Exercise instructions:
Without the pictures, reproduce the records that follow exactly.

Records contained in a dataset:
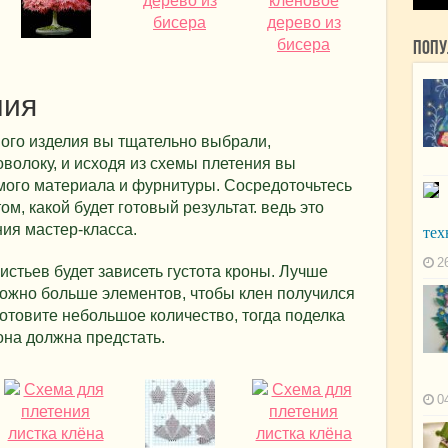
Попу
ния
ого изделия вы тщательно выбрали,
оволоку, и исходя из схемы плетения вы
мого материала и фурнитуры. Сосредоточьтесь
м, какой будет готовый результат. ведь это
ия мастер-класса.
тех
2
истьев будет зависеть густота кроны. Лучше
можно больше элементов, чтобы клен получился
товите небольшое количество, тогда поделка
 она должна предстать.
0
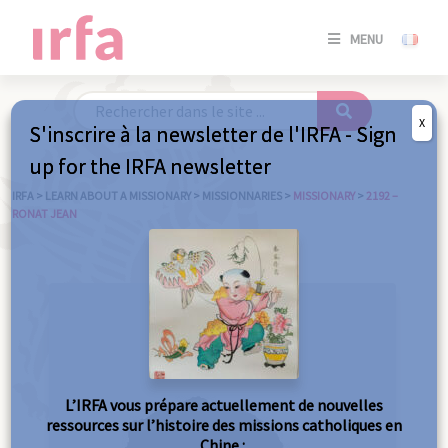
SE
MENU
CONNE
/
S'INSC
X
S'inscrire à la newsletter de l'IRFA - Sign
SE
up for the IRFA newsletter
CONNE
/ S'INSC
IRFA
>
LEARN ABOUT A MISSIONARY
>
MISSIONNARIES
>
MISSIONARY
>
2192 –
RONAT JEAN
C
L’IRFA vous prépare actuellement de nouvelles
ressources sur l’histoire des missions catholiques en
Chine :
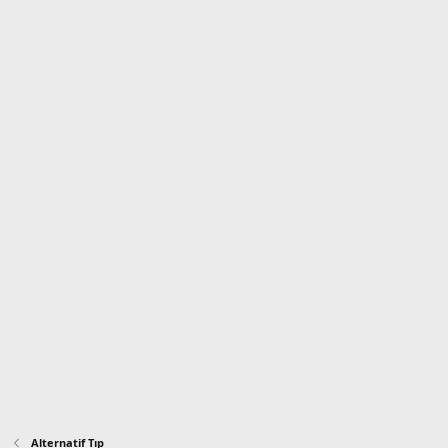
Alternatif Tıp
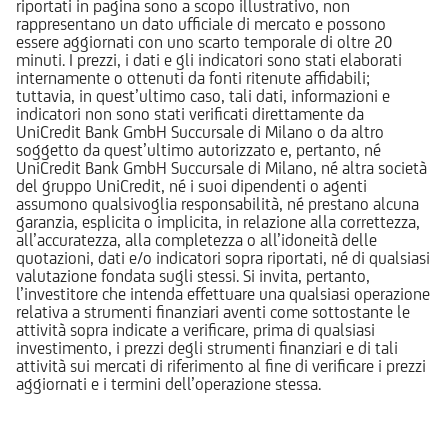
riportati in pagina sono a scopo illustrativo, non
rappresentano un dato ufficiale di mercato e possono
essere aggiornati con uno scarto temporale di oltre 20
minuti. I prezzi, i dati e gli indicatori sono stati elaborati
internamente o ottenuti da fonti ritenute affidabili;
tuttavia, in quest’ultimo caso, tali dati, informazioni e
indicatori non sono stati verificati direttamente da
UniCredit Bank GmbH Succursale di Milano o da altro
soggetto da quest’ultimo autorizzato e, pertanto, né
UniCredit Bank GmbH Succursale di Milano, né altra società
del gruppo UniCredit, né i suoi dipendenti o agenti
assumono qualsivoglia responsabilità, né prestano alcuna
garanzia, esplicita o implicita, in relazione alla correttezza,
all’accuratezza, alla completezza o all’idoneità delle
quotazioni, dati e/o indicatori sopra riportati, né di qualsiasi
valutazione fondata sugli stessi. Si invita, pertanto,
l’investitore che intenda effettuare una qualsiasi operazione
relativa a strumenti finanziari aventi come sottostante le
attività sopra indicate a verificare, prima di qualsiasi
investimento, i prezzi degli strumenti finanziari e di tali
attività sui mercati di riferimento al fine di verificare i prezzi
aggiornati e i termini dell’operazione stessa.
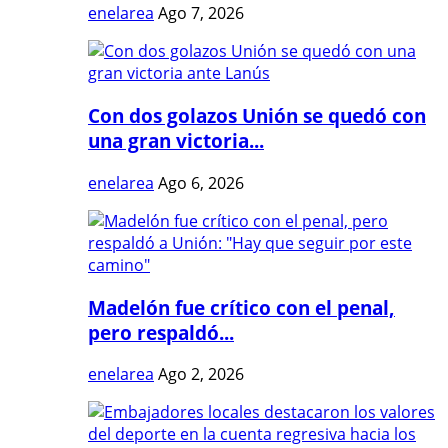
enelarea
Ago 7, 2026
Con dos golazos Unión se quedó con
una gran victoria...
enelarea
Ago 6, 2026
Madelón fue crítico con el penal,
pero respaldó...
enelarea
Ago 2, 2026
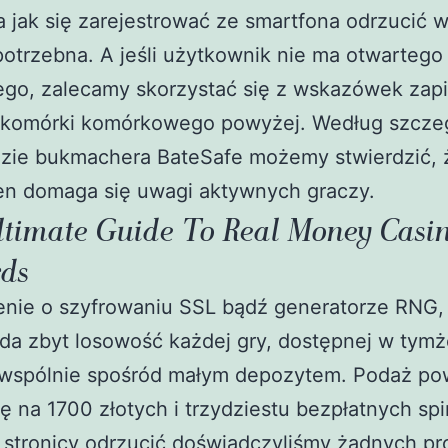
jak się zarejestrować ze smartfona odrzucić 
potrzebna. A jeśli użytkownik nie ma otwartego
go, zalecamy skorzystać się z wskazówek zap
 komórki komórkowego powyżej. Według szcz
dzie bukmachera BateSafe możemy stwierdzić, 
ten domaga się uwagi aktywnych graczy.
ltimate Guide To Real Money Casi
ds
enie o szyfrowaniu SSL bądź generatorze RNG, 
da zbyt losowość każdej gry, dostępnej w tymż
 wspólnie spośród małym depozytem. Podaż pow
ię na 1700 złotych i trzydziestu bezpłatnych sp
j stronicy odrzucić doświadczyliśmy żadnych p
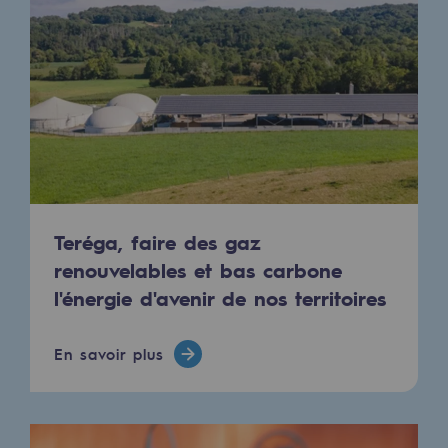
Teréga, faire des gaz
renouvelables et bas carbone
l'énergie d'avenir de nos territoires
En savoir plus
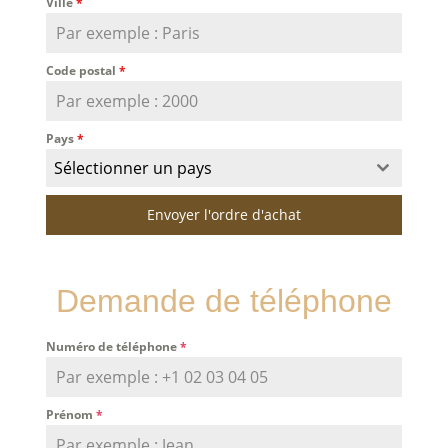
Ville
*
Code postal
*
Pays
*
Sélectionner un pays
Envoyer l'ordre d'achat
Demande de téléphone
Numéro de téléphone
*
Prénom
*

Expected output:
Попу
ния
ого изделия вы тщательно выбрали,
оволоку, и исходя из схемы плетения вы
мого материала и фурнитуры. Сосредоточьтесь
м, какой будет готовый результат. ведь это
ия мастер-класса.
тех
2
истьев будет зависеть густота кроны. Лучше
можно больше элементов, чтобы клен получился
товите небольшое количество, тогда поделка
 она должна предстать.
0
SE
MENU
CONNE
/
S'INSC
X
S'inscrire à la newsletter de l'IRFA - Sign
SE
up for the IRFA newsletter
CONNE
/ S'INSC
IRFA
>
LEARN ABOUT A MISSIONARY
>
MISSIONNARIES
>
MISSIONARY
>
2192 –
RONAT JEAN
C
L’IRFA vous prépare actuellement de nouvelles
ressources sur l’histoire des missions catholiques en
Chine :
Alternatif Tıp
riportati in pagina sono a scopo illustrativo, non
rappresentano un dato ufficiale di mercato e possono
essere aggiornati con uno scarto temporale di oltre 20
minuti. I prezzi, i dati e gli indicatori sono stati elaborati
internamente o ottenuti da fonti ritenute affidabili;
tuttavia, in quest’ultimo caso, tali dati, informazioni e
indicatori non sono stati verificati direttamente da
UniCredit Bank GmbH Succursale di Milano o da altro
soggetto da quest’ultimo autorizzato e, pertanto, né
UniCredit Bank GmbH Succursale di Milano, né altra società
del gruppo UniCredit, né i suoi dipendenti o agenti
assumono qualsivoglia responsabilità, né prestano alcuna
garanzia, esplicita o implicita, in relazione alla correttezza,
all’accuratezza, alla completezza o all’idoneità delle
quotazioni, dati e/o indicatori sopra riportati, né di qualsiasi
valutazione fondata sugli stessi. Si invita, pertanto,
l’investitore che intenda effettuare una qualsiasi operazione
relativa a strumenti finanziari aventi come sottostante le
attività sopra indicate a verificare, prima di qualsiasi
investimento, i prezzi degli strumenti finanziari e di tali
attività sui mercati di riferimento al fine di verificare i prezzi
aggiornati e i termini dell’operazione stessa.
enelarea
Ago 7, 2026
Con dos golazos Unión se quedó con
una gran victoria...
enelarea
Ago 6, 2026
Madelón fue crítico con el penal,
pero respaldó...
enelarea
Ago 2, 2026
jak się zarejestrować ze smartfona odrzucić 
potrzebna. A jeśli użytkownik nie ma otwartego
go, zalecamy skorzystać się z wskazówek zap
 komórki komórkowego powyżej. Według szcz
dzie bukmachera BateSafe możemy stwierdzić, 
ten domaga się uwagi aktywnych graczy.
ltimate Guide To Real Money Casi
ds
enie o szyfrowaniu SSL bądź generatorze RNG, 
da zbyt losowość każdej gry, dostępnej w tymż
 wspólnie spośród małym depozytem. Podaż pow
ię na 1700 złotych i trzydziestu bezpłatnych sp
j stronicy odrzucić doświadczyliśmy żadnych p
Teréga, faire des gaz
renouvelables et bas carbone
l'énergie d'avenir de nos territoires
En savoir plus
Ville
*
Code postal
*
Pays
*
Sélectionner un pays
Envoyer l'ordre d'achat
Demande de téléphone
Numéro de téléphone
*
Prénom
*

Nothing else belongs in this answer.